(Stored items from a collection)
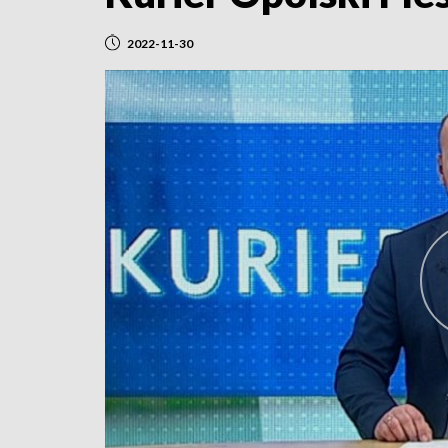
2022-11-30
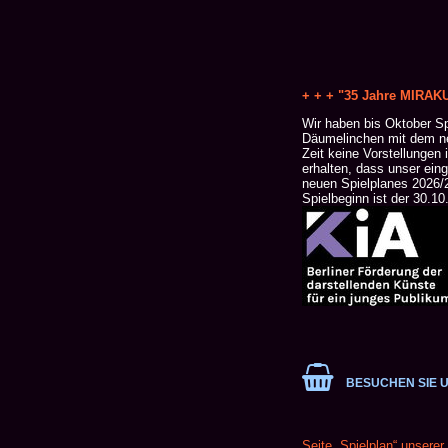
+ + + "35 Jahre MIRAKU
Wir haben bis Oktober S
Däumelinchen mit dem neu
Zeit keine Vorstellungen
erhalten, dass unser eing
neuen Spielplanes 2026/2
Spielbeginn ist der 30.

BESUCHEN SIE UN
Seite „Spielplan“ unserer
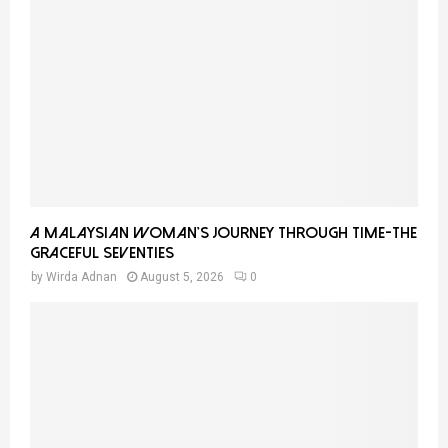
A Malaysian Woman’s Journey Through Time-THE
GRACEFUL SEVENTIES
by
Wirda Adnan
August 5, 2026
0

» **WHAT YOU WILL DO**
The result should be all the records, retyped exactly, with no pictures among them.

» **RESULT**
2022-11-30
+ + + "35 Jahre MIRAKU
Wir haben bis Oktober S
Däumelinchen mit dem neu
Zeit keine Vorstellungen
erhalten, dass unser eing
neuen Spielplanes 2026/2
Spielbeginn ist der 30.

BESUCHEN SIE UN
Seite „Spielplan“ unserer
A Malaysian Woman’s Journey Through Time-THE
GRACEFUL SEVENTIES
by
Wirda Adnan
August 5, 2026
0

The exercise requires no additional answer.